En tout état de cause, l’accès aux données est régi par les dispositions de la loi n° 78-17 du 6 janvier 1978 relative à l’informatique, aux fichiers et aux libertés.

Il conviendra donc de solliciter l’accord de la Commission nationale de l’informatique et des libertés (CNIL) chaque fois qu’un projet d’expérimentation impliquera la gestion et le traitement, dans le fichier des abonnés utilisé pour la facturation, d’informations nominatives autres que celles autorisées par la délibération n°80-16 du 6 mai 1980 de la CNIL relative aux traitements automatisés d’informations nominatives concernant notamment la consommation d’eau et les redevances d’assainissement.
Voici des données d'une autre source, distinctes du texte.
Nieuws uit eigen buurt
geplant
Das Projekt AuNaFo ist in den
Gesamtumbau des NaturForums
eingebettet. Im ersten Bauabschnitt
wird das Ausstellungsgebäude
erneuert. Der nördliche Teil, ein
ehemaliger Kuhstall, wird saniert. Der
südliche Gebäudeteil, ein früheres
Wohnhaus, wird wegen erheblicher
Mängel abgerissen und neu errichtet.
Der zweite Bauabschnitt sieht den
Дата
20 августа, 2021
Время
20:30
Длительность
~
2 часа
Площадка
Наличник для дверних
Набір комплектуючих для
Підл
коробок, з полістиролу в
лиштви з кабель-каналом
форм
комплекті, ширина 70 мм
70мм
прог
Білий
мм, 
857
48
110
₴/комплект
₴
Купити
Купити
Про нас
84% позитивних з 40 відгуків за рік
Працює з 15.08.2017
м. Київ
2) Le financement par le budget général de tout ou partie du montant de l’aide attribuée pour le paiement des factures d’eau

Cette disposition permet de déroger à l’article L. 2224-2 du CGCT qui définit la règle d’interdiction pour les communes de prendre en charge dans leur budget propre des dépenses au titre des services publics d’eau et d’assainissement, qui pour autant ne s’applique pas aux communes de moins de 3000 habitants et aux établissements publics de coopération intercommunale dont aucune commune membre n’a plus de 3000 habitants.
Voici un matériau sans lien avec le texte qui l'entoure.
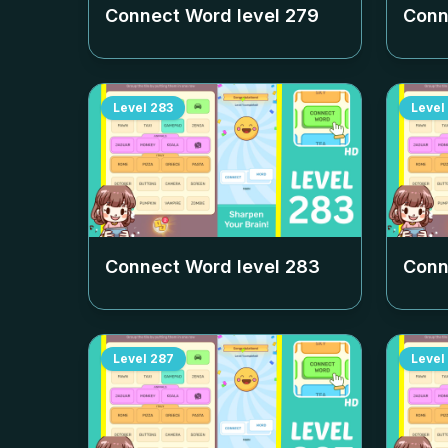
Connect Word level
279
Conn
Level
283
Level
Connect Word level
283
Conn
Level
287
Level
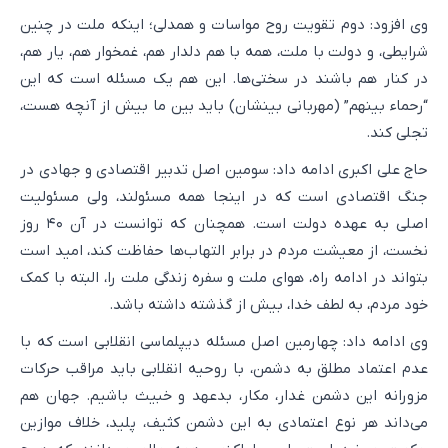
وی افزود: دوم تقویت روح مواسات و همدلی؛ اینکه ملت در چنین
شرایطی، و دولت با ملت، همه با هم دلدار هم، غمخوار هم، یار هم،
در کنار هم باشند در سختی‌ها. این هم یک مسئله است که این
“رحماء بینهم” (مهربانی بینشان) باید بین ما بیش از آنچه هست،
تجلی کند.
حاج علی اکبری ادامه داد: سومین اصل تدبیر اقتصادی و جهادی در
جنگ اقتصادی است که در اینجا همه مسئولند، ولی مسئولیت
اصلی به عهده دولت است. همچنان که توانست در آن ۴۰ روز
نخست، از معیشت مردم در برابر التهاب‌ها حفاظت کند، امید است
بتواند در ادامه راه، هوای ملت و سفره زندگی ملت را، البته با کمک
خود مردم، به لطف خدا، بیش از گذشته داشته باشد.
وی ادامه داد: چهارمین اصل مسئله دیپلماسی انقلابی است که با
عدم اعتماد مطلق به دشمن، با روحیه انقلابی باید مراقب حرکات
مزورانه این دشمن غدار، مکار، بدعهد و خبیث باشیم. جهان هم
می‌داند هر نوع اعتمادی به این دشمن کثیف، پلید، خلاف موازین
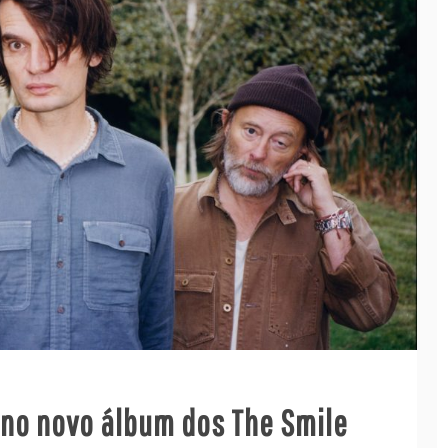
 no novo álbum dos The Smile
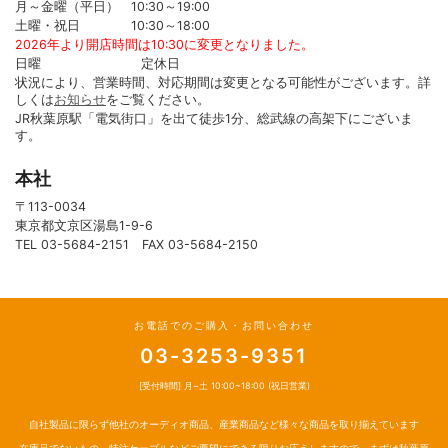
月～金曜（平日） 10:30～19:00
土曜・祝日 10:30～18:00
2026年より開店時間は10:30に変更となりました。
日曜 定休日
状況により、営業時間、対応期間は変更となる可能性がございます。詳
しくは
お知らせ
をご覧ください。
JR秋葉原駅「電気街口」を出て徒歩1分、総武線の高架下にございま
す。
本社
〒113-0034
東京都文京区湯島1-9-6
TEL 03-5684-2151 FAX 03-5684-2150
お電話でのご購入・お問い合わせ
03-3253-9351
[受付時間] 月~土 10:00~18:00 (祝日営業)
自社製品に限らず他社のオーディオ商品、産業商品など様々な商品を取り揃えています
在庫品でないもの、特注ケーブルなどご要望にできる限りお応えしますので、まずは秋葉原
Ainsi, les collectivités expérimentatrices pourront attribuer une subvention à leur service d’eau et/ou d’assainissement afin de contribuer en tout ou partie au financement de « l’aide attribuée par le service pour le paiement des factures d’eau des foyers en situation de précarité ou ayant des difficultés de paiement de leurs factures d’eau », par le biais du budget général au titre de l’aide sociale.

3) Le montant maximal de la subvention attribuée au FSL élevé à 2 %

En application de l’article L. 115-3 du code de l’action sociale et des familles, les conseils généraux peuvent, par l’intermédiaire du fonds de solidarité pour le logement (FSL), attribuer des aides relatives au paiement des fournitures d’eau et des charges collectives afférentes aux personnes en situation d’impayés (aides « curatives »).
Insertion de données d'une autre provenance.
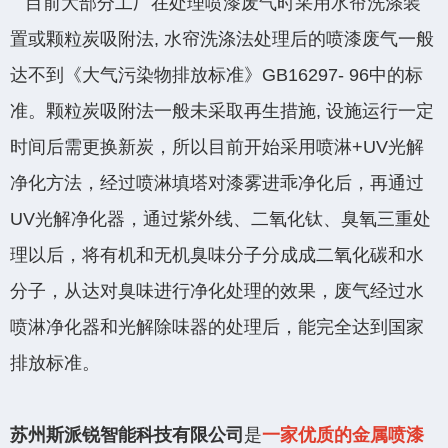
目前大部分工厂在处理喷漆废气时采用水帘洗涤装
置或颗粒炭吸附法, 水帘洗涤法处理后的喷漆废气一般
达不到《大气污染物排放标准》GB16297- 96中的标
准。颗粒炭吸附法一般未采取再生措施, 设施运行一定
时间后需更换新炭，所以目前开始采用喷淋+UV光解
净化方法，经过喷淋填塔对漆雾进乖净化后，再通过
UV光解净化器，通过紫外线、二氧化钛、臭氧三重处
理以后，将有机和无机臭味分子分成成二氧化碳和水
分子，从达对臭味进行净化处理的效果，废气经过水
喷淋净化器和光解除味器的处理后，能完全达到国家
排放标准。
苏州斯派锐智能科技有限公司
是
一家优质的金属喷漆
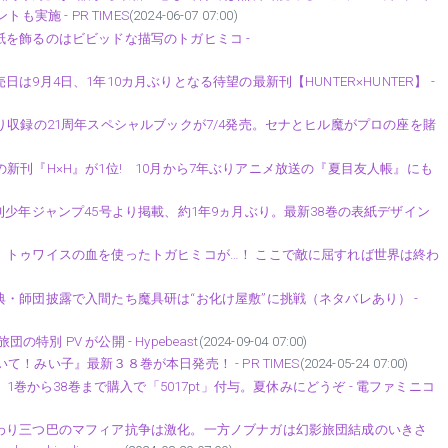
実施 - PR TIMES
(2024-06-07 07:00)
紙を飾るのはビビッドな描写のトガヒミコ -
9月4日、1年10カ月ぶりとなる待望の最新刊【HUNTER×HUNTER】 -
り収録の21周年スペシャルブックが7/4発売。セナとヒル魔がプロの座を賭
月ぶりの新刊『H×H』が1位! 10月から7年ぶりアニメ放送の『夏目友人帳』にも
刊少年ジャンプ45号より掲載、約1年9ヵ月ぶり。最新38巻の表紙デザイン
】トゥワイスの血を使ったトガヒミコが…！ ここで敵に屈すれば世界は終わ
・師団披露で入間たち魔具研は“お化け屋敷”に挑戦（ネタバレあり） -
特別 PV が公開 - Hypebeast
(2024-09-04 07:00)
！みい子』最新３８巻が本日発売！ - PR TIMES
(2024-05-24 07:00)
還元中、1巻から38巻まで購入で「5017pt」付与。夏休みにどうぞ - 電ファミニコ
加わり三つ巴のマフィア抗争は激化。一方ノブナガは幻影旅団結成のいきさ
L’article L. 2224-12-3-1 du CGCT permet aux services publics d’eau et d’assainissement de contribuer, au moyen d’une subvention, au financement de ces aides dans la limite de 0,5 % des montants hors taxes des redevances d’eau et d’assainissement perçues.

L’article 28 de la loi du 15 avril 2013 porte ce montant maximal à 2 % pour les collectivités expérimentatrices.

En l’absence d’intervention du FSL, l’article 28 prévoit que le versement peut être réalisé au centre communal ou intercommunal d’action sociale.

En outre, la collectivité expérimentatrice doit déterminer par convention, en application du 2ème alinéa de l’article L. 2224-12-3 du CGCT, les modalités d’attribution et de versement de cette subvention. Il est vivement conseillé de procéder de la même façon dans le cas où cette subvention serait versée au centre communal ou intercommunal d’action sociale.

4) La possibilité de verser des aides pour l’accès à l’eau (aides « préventives »)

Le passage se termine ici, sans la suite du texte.